FREE WHITEWATER

The trends in newspaper comments

There’s a notice over at Gannett’s Sheboygan Press that they will be moving their stories’ comments to Facebook.

Two quick observations.

First, comments on Facebook are not anonymous, and the publisher surely (and correctly) hopes that this will moderate the comments posted. Since a private paper is free to publish some comments, no comments, or all comments, this is a private (rather than a First Amendment) issue.

It’s legitimate to criticize a newspaper for its coverage; it’s an infringement on that paper’s liberty to compel it to publish specific content. (It’s both ignorance of the law and a disregard of liberty to contend that the First Amendment somehow compels publication of certain speech.)
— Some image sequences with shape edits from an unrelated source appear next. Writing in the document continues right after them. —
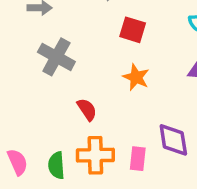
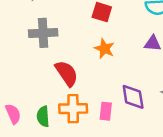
gray cross: (56, 57) -> (43, 33), turned -32
red semicircle: (87, 109) -> (67, 73), size x1.5

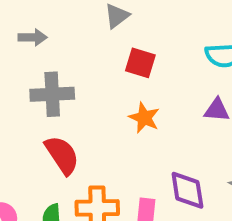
red semicircle: (67, 73) -> (62, 155), moved

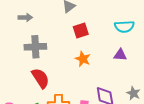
red square: (140, 63) -> (81, 31), turned -35

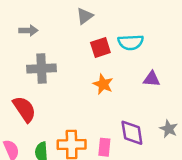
cyan semicircle: (124, 27) -> (131, 42), moved
red semicircle: (40, 78) -> (24, 109), moved

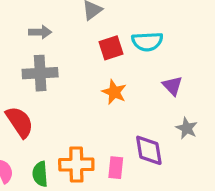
gray arrow: (28, 30) -> (40, 32), moved
purple triangle: (152, 79) -> (173, 86), turned 42
gray star: (169, 129) -> (187, 128), moved

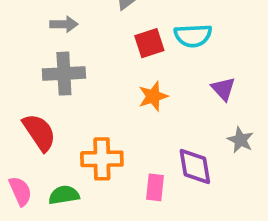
orange star: (114, 92) -> (153, 96), turned 30
orange cross: (76, 165) -> (102, 159), moved
green semicircle: (40, 174) -> (64, 195), turned 85

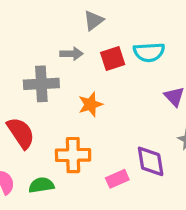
gray arrow: (64, 24) -> (71, 54), moved
orange star: (153, 96) -> (90, 104), moved
pink rectangle: (155, 187) -> (117, 179), turned 60

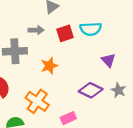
orange cross: (73, 155) -> (37, 101), turned 35
purple diamond: (151, 161) -> (91, 90), moved, turned -55

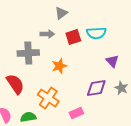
purple diamond: (91, 90) -> (96, 88), turned -35

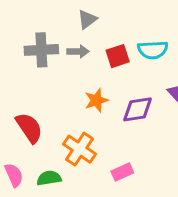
gray triangle: (61, 13) -> (87, 19), moved
gray cross: (28, 53) -> (41, 50), moved
purple diamond: (96, 88) -> (138, 109), moved

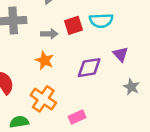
gray arrow: (78, 51) -> (49, 34), moved
orange star: (96, 100) -> (45, 60), moved, turned -30

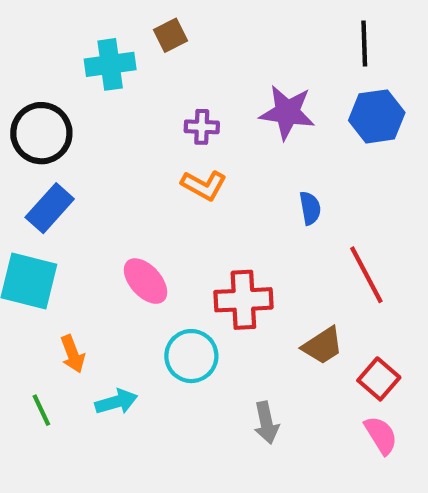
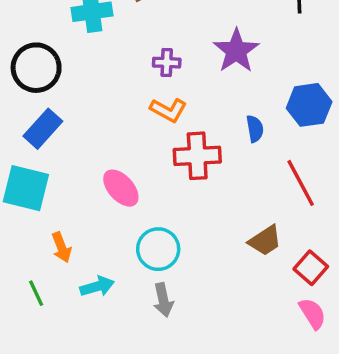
purple star: (287, 112) -> (236, 51), turned 30
blue hexagon: (377, 116) -> (309, 105), moved
red cross: (243, 300) -> (197, 156), moved
gray arrow: (266, 423) -> (163, 300), moved

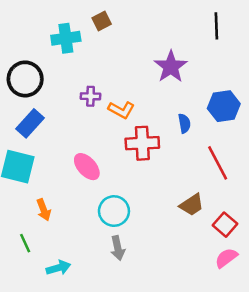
purple cross: (167, 63) -> (91, 96), moved
cyan arrow: (97, 286) -> (58, 268), moved
pink semicircle: (313, 314) -> (226, 258), turned -95

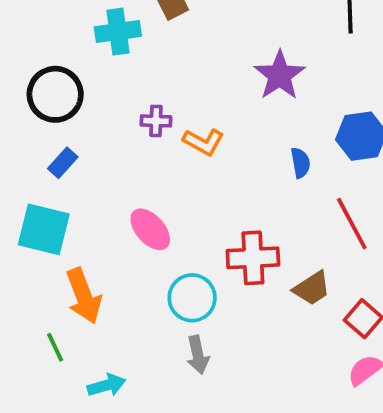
blue rectangle: (30, 123) -> (63, 163), size x0.7
red cross: (142, 143) -> (253, 258), moved
orange arrow: (44, 210) -> (84, 296), size x1.6

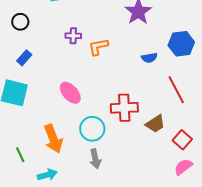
black circle: (55, 94) -> (20, 22), size x0.6
orange L-shape: (203, 142) -> (98, 47), turned 140
blue semicircle: (300, 163) -> (149, 58), turned 91
orange arrow: (84, 296) -> (53, 139), moved

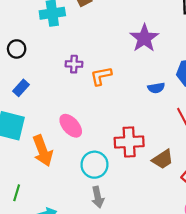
orange arrow: (53, 139) -> (43, 151), moved
green line: (20, 155) -> (17, 193), turned 42

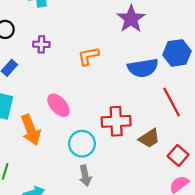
purple cross: (74, 64) -> (41, 44), moved
blue semicircle: (156, 88) -> (143, 68), size x1.8

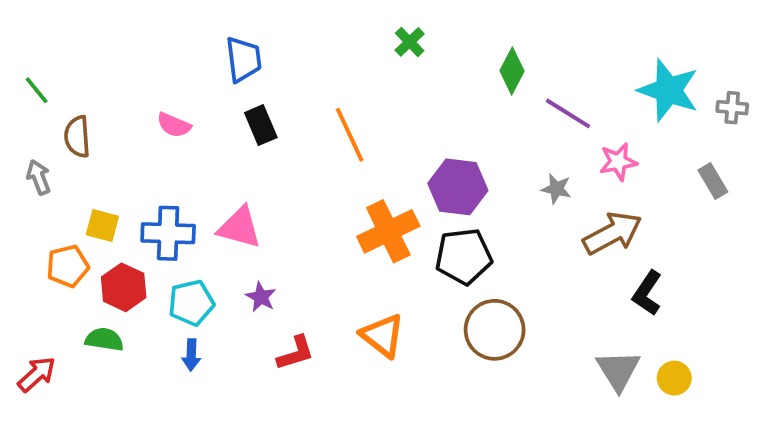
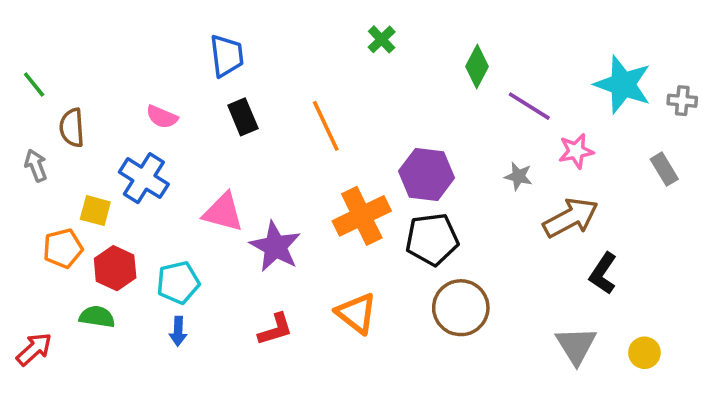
blue cross: (168, 233) -> (144, 178), moved, turned 30
purple star: (261, 297) -> (275, 247), moved, size x1.8
yellow circle: (674, 378) -> (644, 353), moved

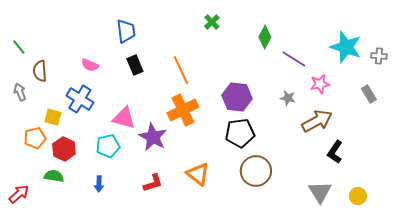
orange cross: (362, 216) -> (183, 110), moved
cyan pentagon: (178, 283) -> (108, 146), moved

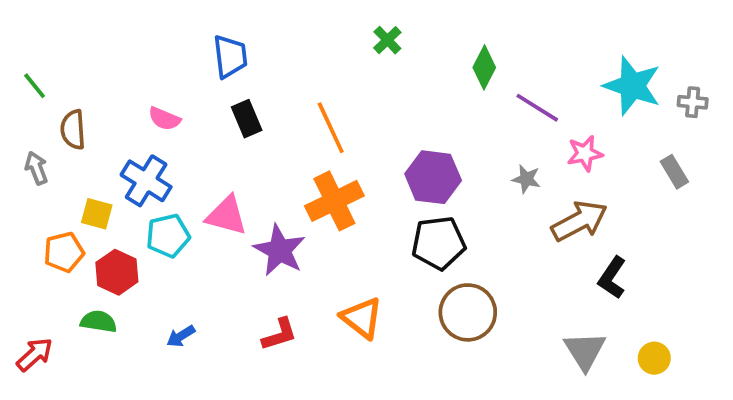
cyan pentagon: (108, 146) -> (168, 236), moved
blue arrow: (99, 184) -> (181, 336), turned 56

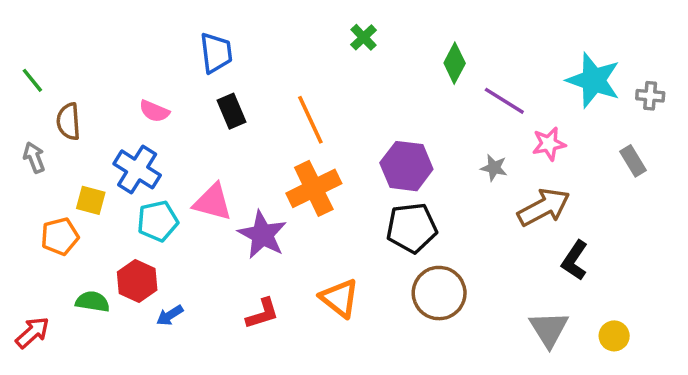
red hexagon: (117, 272) -> (137, 281), moved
I’m a strong advocate of the existing rights of anonymous and pseudonymous speech. These rights are available to anyone, but are especially useful to minority viewpoints. In general, a citizen in a free society owes no one his or her identity before speaking. A community arrogantly and wrongly infringes on individual liberty when it thinks otherwise.

Still, the answer to private restrictions in one place is a private alternative elsewhere. People are free to publish their own, alternative websites.

Second, and tellingly, there’s little practical chance that comments will go away. Running comments (remarks that are less restricted than letters to the editor have ever been) through Facebook is a sign that there’s no going back to a pre-comment era. Few websites are more conventional than Facebook. By the time papers turn to Facebook to manage their comments, they’ve conceded the permanency of commenting.

The announcement is at the Sheboygan Press.